Le directeur national de santé publique a aussi manifesté son inquiétude face à la réouverture de la frontière canadienne, prévue pour le 21 juillet. « Je suis très préoccupé », a dit le DArruda, qui s’inquiète notamment du fait que certains Québécois qui n’ont pas pu se rendre en Floride au cours de l’hiver voudront y aller cet été. « Je pense que vous êtes mieux de profiter du soleil du Québec que d’aller vous exposer à celui de la Floride », a dit le DArruda. Ce dernier promet d’ailleurs d’avoir « des discussions avec [ses] homologues du fédéral et des autres provinces » sur la réouverture de la frontière.

Fin des données quotidiennes

Malgré ses inquiétudes, le DArruda souligne que le nombre de nouveaux cas de COVID-19 au Québec diminue. Devant l’évolution favorable de la pandémie dans la province, il a annoncé que le bilan des données sur la COVID-19 ne serait dorénavant diffusé qu’une fois par semaine, le jeudi.

Une décision qui permettra d’avoir des données « plus stables ». « Ce n’est pas du tout une question de cacher quoi que ce soit », a assuré le DArruda, qui signale que « ce n’est pas parce qu’on ne les publie pas [les données] qu’on ne les regarde pas ».

C’est fréquent en épidémiologie de publier à des rythmes d’une semaine parce que c’est plus stable comme données. Particulièrement quand ça devient rare.

Le DHoracio Arruda, directeur national de santé publique du Québec

Le DArruda assure que dans l’éventualité d’une éclosion dans un milieu, les données seront rapidement accessibles. Il explique que le nombre de nouveaux cas est en baisse constante, et qu’en voyant cette amélioration, certains citoyens pourraient être tentés de baisser la garde, ce qu’il souhaite éviter.

Des experts se montrent critiques

Cette décision a suscité de vives critiques de la part de certains observateurs.

« Ce n’est pas la bonne chose à faire », dit Daniel Béland, professeur au département de sciences politiques de l’Université McGill, qui parle d’un « manque de transparence de la part du gouvernement ». Il se demande d’ailleurs si Québec n’a pas « essayé de passer ça sous le tapis » en annonçant le changement en pleine Saint-Jean-Baptiste.

Le professeur Béland redoute que la fin du bilan quotidien envoie un mauvais message à la population. « Il y a peut-être des gens qui vont penser qu’on essaie de cacher des choses, dit-il.

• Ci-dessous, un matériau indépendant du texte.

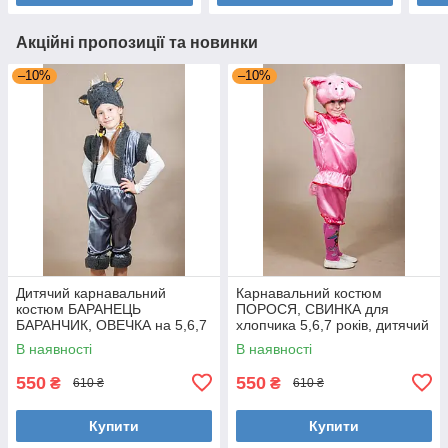
Акційні пропозиції та новинки
–10%
–10%
Дитячий карнавальний
Карнавальний костюм
костюм БАРАНЕЦЬ
ПОРОСЯ, СВИНКА для
БАРАНЧИК, ОВЕЧКА на 5,6,7
хлопчика 5,6,7 років, дитячий
років новорічний
новорічний костюм ХРЮШКА,
В наявності
В наявності
маскарадний костюм 324
ХРЮША 324
550
550
₴
₴
610 ₴
610 ₴
Купити
Купити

Je pense que ça peut avoir des conséquences sur la confiance envers l’État que les gens peuvent avoir. »

Il juge aussi étonnant de voir le gouvernement relâcher ses propres pratiques alors qu’il demande aux citoyens de maintenir les leurs.

« Sans des relevés publics chaque jour, on risque d’entendre moins parler de la COVID-19, et ça pourrait encourager les gens à se laisser aller, à penser que ce n’est plus un problème », dit-il.

Benoît Mâsse, professeur à l’École de santé publique de l’Université de Montréal, parle aussi d’une annonce « difficile à comprendre ».

Ces chiffres influencent tout le Québec dans toutes les sphères – économique, sociale, ça touche les enfants, la politique… On a le NASDAQ en temps réel, et ça touche beaucoup moins de monde. Ces chiffres sont le cœur de tous nos problèmes et de toutes nos décisions, et on veut les voir.

Benoît Mâsse, professeur à l’École de santé publique de l’Université de Montréal

Il rejette l’argument selon lequel un ralentissement de l’épidémie réduit le besoin en information. « C’est peut-être stable maintenant, mais il y a de fortes chances que l’épidémie reprenne, et c’est justement ce que tout le monde veut surveiller », dit-il.

Notons que l’Ontario continue de publier un bilan quotidien. La Colombie-Britannique publie aussi ses chiffres du lundi au vendredi, même si l’épidémie y est beaucoup mieux maîtrisée qu’au Québec depuis des mois.

Le professeur Mâsse comprend aussi mal l’argument voulant que le fait de publier moins souvent aide à minimiser les corrections sur les données.

« Oui, il y a des corrections, mais ça donne des tendances quand même. Et si tu as un problème dans la collecte de données et dans l’information, la solution n’est pas de publier moins souvent. C’est de régler le problème à la source ! », lance-t-il.

« Si on publie le jeudi, les chiffres de la veille sont autant sujets à être révisés… Je ne vois pas vraiment comment ça va aider », ajoute-t-il.